If approved, the centre would include specialist suites and extra teaching and administrative space. It is due to be up-and-running for the start of the autumn 2015 academic year.
In the board minutes, the university trustees point out there is no guarantee the dental academy will be granted planning permission.
They raise concerns that students could be taught in the Phoenix from September and that the LDTA building might not even be started.
The trustees add they are concerned students may not be able to pursue their studies if the building is delayed or not built. The minutes say "this is unacceptable".
De Montfort University, which provided £750,000 towards the £21.5 million cost of the building when it opened in 2009, confirmed its trustees had resigned.
It said it did not wish to comment on the reasons for the resignation but confirmed it had no intention of removing the £20,000 a year it gives to the Phoenix as part of its ongoing partnership deal.
Phoenix chief executive John Rance said he was disappointed that papers "clearly not designed for public release" were given to the Mercury but stressed it was an "open organisation".
He said: "Two Phoenix trustees resigned in January and we have held discussions with DMU. We value the relationship with DMU enormously.
"We anticipate that the LDTA opportunity will produce a significant new income stream for Phoenix that will support our long-term future."
Phoenix said the teaching programme would not affect cinema scheduling, but could limit the conference space available to others.

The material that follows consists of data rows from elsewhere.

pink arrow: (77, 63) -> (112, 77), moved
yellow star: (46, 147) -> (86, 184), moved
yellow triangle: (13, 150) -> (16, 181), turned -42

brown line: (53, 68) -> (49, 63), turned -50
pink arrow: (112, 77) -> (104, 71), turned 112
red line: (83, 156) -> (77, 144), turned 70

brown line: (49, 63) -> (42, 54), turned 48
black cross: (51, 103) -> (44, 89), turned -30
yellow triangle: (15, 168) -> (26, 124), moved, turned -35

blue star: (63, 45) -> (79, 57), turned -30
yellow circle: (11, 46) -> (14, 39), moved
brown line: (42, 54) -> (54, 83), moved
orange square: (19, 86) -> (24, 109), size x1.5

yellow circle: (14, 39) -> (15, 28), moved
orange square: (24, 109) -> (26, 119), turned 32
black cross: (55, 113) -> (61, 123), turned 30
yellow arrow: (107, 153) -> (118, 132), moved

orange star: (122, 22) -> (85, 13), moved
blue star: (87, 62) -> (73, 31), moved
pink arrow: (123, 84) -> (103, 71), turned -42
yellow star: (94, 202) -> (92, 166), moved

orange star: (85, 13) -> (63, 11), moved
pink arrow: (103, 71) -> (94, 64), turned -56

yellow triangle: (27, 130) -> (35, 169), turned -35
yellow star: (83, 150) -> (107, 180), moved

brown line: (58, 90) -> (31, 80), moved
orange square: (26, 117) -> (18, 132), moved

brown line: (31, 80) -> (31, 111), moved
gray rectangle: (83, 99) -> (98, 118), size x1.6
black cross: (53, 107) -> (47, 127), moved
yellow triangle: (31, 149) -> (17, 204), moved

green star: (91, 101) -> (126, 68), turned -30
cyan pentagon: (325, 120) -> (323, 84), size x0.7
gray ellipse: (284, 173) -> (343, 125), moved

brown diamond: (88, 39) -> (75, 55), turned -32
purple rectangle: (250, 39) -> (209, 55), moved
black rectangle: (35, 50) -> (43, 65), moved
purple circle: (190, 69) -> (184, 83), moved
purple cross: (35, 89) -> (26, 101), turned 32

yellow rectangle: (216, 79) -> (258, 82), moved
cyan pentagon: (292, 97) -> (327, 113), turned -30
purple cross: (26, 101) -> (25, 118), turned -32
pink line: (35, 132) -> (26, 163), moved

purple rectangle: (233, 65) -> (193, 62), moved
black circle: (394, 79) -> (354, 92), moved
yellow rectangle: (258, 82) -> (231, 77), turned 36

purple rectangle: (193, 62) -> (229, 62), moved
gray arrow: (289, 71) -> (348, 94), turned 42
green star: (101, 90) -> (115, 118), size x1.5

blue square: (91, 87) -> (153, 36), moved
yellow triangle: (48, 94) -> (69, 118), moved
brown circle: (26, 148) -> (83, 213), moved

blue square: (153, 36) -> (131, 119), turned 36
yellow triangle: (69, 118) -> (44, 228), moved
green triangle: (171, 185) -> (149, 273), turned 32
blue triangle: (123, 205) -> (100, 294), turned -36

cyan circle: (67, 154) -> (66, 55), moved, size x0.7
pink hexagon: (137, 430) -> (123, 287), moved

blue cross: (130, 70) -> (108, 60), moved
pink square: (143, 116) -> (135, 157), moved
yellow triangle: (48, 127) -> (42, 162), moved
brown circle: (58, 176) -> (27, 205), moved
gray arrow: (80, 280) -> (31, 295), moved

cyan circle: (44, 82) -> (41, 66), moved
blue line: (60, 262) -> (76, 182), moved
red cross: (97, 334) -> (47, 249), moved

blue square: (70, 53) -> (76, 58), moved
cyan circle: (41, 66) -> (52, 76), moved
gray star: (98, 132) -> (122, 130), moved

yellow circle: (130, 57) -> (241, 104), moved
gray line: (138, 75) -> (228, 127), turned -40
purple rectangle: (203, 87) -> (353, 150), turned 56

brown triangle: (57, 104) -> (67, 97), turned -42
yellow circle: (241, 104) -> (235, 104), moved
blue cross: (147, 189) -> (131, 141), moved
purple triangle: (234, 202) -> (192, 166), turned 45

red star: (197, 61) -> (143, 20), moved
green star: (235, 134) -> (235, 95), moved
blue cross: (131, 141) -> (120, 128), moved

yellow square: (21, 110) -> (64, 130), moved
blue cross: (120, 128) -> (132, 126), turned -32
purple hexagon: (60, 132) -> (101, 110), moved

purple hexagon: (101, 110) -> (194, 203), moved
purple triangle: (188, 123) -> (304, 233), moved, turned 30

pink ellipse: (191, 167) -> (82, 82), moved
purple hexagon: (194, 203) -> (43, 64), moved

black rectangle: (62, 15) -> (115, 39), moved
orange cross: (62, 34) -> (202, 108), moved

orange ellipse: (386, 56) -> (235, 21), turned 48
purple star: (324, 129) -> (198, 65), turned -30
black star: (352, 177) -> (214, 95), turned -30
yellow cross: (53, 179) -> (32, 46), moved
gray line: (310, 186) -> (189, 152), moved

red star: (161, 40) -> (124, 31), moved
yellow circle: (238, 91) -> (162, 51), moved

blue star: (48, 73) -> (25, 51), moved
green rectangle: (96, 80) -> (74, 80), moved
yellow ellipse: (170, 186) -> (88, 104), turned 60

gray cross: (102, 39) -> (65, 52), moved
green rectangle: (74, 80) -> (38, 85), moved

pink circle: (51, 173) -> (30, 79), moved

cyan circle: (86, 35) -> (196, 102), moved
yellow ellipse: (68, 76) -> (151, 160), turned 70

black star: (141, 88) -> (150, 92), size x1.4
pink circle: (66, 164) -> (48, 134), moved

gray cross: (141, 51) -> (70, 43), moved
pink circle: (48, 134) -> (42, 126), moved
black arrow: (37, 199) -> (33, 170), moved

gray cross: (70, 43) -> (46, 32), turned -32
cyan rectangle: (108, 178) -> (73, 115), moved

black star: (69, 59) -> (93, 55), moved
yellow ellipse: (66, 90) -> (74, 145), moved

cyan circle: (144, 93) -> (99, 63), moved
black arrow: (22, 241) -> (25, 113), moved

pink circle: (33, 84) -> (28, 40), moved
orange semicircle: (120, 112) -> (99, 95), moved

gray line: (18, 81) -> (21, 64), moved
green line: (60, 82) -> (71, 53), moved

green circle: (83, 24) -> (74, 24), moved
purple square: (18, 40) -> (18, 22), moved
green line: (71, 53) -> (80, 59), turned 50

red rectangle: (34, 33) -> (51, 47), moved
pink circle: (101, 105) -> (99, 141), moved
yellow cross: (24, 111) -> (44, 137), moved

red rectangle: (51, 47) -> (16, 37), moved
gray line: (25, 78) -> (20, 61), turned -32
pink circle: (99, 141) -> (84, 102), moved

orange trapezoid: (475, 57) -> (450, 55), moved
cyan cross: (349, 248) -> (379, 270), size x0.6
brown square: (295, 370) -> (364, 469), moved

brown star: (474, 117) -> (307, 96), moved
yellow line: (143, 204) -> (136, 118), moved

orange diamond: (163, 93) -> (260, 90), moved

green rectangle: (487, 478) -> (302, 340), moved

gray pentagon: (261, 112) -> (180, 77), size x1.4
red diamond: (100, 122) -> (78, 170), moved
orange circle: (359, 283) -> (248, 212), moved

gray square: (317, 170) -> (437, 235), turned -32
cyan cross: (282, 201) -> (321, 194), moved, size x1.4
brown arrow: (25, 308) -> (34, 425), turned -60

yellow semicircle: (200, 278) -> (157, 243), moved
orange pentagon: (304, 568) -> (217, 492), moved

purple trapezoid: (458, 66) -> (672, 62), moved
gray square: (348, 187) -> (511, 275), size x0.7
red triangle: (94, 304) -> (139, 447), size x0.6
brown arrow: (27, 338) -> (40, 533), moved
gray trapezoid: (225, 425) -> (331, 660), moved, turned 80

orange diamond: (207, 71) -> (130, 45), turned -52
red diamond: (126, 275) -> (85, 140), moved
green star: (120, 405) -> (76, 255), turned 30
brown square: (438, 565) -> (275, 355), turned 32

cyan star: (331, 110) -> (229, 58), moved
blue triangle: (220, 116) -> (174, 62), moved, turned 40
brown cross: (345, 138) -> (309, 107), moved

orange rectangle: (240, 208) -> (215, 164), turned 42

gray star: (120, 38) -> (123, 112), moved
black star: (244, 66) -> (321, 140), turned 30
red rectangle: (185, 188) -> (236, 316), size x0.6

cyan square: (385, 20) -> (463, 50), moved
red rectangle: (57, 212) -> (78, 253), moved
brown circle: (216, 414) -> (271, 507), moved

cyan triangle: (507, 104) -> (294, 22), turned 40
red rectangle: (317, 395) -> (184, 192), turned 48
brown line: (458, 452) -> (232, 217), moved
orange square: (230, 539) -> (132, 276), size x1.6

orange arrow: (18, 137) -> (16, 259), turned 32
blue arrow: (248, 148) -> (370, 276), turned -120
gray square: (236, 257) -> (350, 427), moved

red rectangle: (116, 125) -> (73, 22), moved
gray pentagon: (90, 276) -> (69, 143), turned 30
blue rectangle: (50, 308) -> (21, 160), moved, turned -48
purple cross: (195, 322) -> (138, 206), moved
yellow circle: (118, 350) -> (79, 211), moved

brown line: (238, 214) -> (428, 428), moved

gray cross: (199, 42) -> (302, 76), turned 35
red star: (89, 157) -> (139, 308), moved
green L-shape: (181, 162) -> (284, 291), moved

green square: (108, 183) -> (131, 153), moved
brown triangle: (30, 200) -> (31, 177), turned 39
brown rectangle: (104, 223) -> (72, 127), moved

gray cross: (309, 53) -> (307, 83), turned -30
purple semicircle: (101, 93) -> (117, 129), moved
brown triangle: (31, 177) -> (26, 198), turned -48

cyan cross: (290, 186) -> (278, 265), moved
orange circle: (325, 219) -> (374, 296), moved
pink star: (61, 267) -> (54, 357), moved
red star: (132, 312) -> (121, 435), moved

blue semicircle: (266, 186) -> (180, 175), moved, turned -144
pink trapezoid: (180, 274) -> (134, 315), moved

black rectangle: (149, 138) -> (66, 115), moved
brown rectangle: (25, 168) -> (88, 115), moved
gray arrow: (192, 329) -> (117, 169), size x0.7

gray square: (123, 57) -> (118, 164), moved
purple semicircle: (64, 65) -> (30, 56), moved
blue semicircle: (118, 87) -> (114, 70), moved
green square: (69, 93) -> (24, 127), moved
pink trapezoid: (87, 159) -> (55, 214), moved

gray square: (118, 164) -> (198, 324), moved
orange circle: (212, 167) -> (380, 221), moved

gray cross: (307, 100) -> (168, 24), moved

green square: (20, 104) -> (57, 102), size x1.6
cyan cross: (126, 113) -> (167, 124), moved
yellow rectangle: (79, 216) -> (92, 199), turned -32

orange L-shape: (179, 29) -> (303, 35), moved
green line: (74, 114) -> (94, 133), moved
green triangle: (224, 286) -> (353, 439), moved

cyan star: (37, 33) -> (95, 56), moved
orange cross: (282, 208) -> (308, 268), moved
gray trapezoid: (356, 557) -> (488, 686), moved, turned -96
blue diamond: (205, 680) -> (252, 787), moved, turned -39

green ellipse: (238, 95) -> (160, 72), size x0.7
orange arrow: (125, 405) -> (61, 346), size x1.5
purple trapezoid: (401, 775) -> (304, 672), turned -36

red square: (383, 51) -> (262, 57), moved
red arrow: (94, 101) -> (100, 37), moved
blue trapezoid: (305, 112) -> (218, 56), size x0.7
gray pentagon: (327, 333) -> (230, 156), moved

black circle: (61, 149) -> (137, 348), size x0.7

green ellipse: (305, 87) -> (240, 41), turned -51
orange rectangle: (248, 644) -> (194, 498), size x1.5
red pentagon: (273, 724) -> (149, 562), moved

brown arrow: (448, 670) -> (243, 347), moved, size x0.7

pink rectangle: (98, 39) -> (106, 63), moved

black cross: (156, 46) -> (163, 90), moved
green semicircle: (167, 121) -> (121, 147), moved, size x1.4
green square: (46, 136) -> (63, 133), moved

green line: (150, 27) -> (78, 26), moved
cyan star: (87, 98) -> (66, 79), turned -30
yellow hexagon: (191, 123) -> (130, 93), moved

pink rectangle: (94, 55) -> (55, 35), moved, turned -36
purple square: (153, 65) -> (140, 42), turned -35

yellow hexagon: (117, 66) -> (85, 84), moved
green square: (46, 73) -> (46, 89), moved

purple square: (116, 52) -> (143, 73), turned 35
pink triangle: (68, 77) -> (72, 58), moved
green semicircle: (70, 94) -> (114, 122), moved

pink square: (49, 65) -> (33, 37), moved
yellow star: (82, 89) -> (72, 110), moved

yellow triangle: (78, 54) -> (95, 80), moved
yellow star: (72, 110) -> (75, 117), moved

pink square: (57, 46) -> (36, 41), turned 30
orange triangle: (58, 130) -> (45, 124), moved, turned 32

In the minutes, Mr Rance said: "Provision of space would not affect the Phoenix cultural programme as morning sessions are proposed when the cinemas are not used."
The minutes to the board meeting say Phoenix is set to be paid £500,000 over the first five years by LDTA for hiring the venue.
The Mercury contacted the University of Buckingham, which said it did not wish to comment on the matter.
It said we should contact LDTA registrar Atul Patel, but he was unavailable.